═════ Working data

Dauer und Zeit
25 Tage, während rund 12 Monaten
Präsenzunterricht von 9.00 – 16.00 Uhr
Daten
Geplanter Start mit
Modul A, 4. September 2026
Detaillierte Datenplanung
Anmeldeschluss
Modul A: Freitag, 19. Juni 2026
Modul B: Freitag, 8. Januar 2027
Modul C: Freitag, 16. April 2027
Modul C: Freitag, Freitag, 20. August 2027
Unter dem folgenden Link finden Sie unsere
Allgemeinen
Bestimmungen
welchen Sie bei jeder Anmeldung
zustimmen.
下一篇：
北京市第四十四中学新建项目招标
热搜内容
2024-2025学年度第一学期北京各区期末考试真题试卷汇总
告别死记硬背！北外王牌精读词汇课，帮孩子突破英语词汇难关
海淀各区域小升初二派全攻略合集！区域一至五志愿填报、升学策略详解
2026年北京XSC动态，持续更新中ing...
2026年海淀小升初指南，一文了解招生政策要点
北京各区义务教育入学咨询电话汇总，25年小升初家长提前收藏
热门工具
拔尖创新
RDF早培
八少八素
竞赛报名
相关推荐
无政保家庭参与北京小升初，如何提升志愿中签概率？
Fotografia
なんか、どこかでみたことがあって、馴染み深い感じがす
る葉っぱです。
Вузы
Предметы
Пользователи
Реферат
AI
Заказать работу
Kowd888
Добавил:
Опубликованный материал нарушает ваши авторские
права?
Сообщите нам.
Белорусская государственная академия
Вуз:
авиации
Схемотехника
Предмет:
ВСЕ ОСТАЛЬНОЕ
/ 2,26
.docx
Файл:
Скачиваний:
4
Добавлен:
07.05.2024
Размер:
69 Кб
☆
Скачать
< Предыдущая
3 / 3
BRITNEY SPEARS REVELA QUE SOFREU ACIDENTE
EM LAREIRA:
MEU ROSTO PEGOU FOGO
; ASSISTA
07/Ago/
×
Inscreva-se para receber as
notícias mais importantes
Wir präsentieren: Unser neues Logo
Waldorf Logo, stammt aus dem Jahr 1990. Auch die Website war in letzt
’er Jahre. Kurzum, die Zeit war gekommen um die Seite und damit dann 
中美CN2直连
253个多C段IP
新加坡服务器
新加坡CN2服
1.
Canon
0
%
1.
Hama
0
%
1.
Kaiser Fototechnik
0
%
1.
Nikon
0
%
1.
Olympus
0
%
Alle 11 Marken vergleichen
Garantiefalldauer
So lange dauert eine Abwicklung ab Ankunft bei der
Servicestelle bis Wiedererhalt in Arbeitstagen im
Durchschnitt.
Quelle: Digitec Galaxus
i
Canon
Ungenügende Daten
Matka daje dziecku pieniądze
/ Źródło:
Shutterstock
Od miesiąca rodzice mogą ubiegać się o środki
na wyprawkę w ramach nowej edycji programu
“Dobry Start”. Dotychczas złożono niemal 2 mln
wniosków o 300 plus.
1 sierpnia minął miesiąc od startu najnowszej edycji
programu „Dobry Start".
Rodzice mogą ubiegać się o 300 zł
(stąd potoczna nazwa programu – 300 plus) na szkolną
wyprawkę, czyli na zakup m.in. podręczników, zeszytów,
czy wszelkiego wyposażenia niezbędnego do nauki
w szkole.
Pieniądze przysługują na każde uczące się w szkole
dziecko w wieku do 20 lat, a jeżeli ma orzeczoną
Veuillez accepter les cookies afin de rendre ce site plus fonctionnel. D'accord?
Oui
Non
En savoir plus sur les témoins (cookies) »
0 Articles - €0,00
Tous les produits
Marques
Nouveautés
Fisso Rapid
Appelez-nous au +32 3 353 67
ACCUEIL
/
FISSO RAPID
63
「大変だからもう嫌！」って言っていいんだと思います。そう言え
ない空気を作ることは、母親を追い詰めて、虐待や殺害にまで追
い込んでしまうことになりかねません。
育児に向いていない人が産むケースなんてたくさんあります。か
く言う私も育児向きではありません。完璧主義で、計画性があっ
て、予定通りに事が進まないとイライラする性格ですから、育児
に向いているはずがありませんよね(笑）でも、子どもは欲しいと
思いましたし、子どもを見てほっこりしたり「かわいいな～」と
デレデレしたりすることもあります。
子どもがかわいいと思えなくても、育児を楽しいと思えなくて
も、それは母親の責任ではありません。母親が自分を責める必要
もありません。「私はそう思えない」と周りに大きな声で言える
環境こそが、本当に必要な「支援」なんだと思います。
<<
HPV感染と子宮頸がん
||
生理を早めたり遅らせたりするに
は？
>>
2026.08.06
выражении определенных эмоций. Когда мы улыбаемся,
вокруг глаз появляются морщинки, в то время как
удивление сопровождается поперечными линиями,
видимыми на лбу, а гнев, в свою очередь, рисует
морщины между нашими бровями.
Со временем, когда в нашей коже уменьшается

══════════

§ **Problem to work on**: In the entries above, find each line with the word "wyprawkę" and show it.

§ **Written answer**:
na wyprawkę w ramach nowej edycji programu
wyprawkę, czyli na zakup m.in. podręczników, zeszytów,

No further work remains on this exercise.